Kruse moved to suppress the evidence supporting the charges, arguing that he was unlawfully seized without reasonable, articulable suspicion of criminal activity. Kruse also petitioned for rescission of the license revocation on the same ground.  Kruse lost at the district level and appealed.   How much lane touchin’ became the question?

Here is the law:

A traffic stop “‘must be justified by some objective manifestation that the person stopped is, or is about to be, engaged in criminal activity.’” State v. George , 557 N.W.2d 575, 578 (Minn. 1997) (quoting United States v. Cortez , 449 U.S. 411, 417, 101 S. Ct. 690, 695 (1981)). It cannot be based on a “hunch” or be “the product of mere whim, caprice or idle curiosity.” Id. ; State v. Pike, 551 N.W.2d 919, 921 – 22 (Minn. 1996) (citing Terry, 392 U.S. at 21, 88 S. Ct. at 1880). However, “ if an officer observes a violation of a traffic law, no matter how insignificant the traffic law, that observation forms the requisite particularized and objective basis for conducting a traffic stop.” State v. Anderson, 683 N.W.2d 818, 823 (Minn. 2004). “[T]he factual basis required to support a stop for a ‘routine traffic check’ is minimal. ” State v. Engholm, 290 N.W.2d 780, 783 (Minn. 1980) (quotation omitted).  So they don’t need much.   The classic stop is when the officer pulls someone over because their license plate light is not inoperable.
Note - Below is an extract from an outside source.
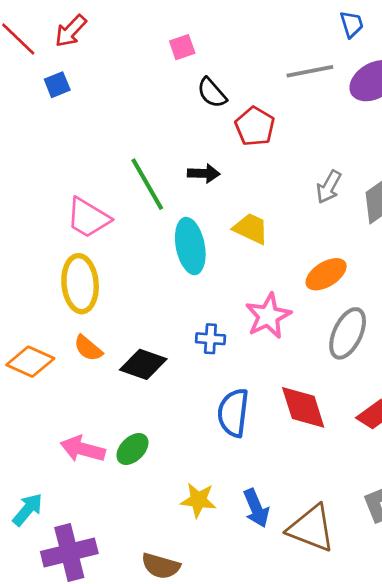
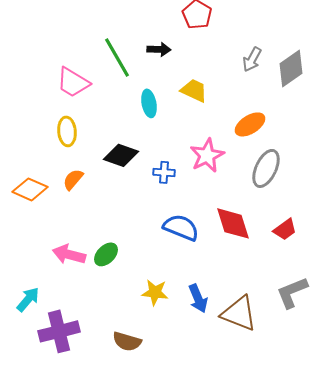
cyan ellipse: (190, 246) -> (149, 103), size x0.7
yellow ellipse: (80, 284) -> (67, 131), size x0.7
orange semicircle: (88, 348) -> (73, 179), turned 90
black diamond: (143, 364) -> (121, 155), moved
blue semicircle: (233, 413) -> (181, 227), turned 105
Minn. Stat. § 169.18, subd. 7. That statute provides,

When any roadway has been divided into two or more clearly marked lanes for traffic…

(a) A vehicle shall be driven as nearly as practicable entirely within a single lane and shall not be moved from such lane until the driver has first ascertained that such movement can be made with safety.

 Kruse argued:

That a “momentary touch of the fog line of a highway, [without] crossing it, does not constitute a violation of [Minn. Stat. § 169.18, subd. 7(a)],” which, again, provides that “ [a] vehicle shall be driven as nearly as practicable entirely within a single lane and should not be moved from such lane until the driver has first ascertained that such movement can be made with safety.”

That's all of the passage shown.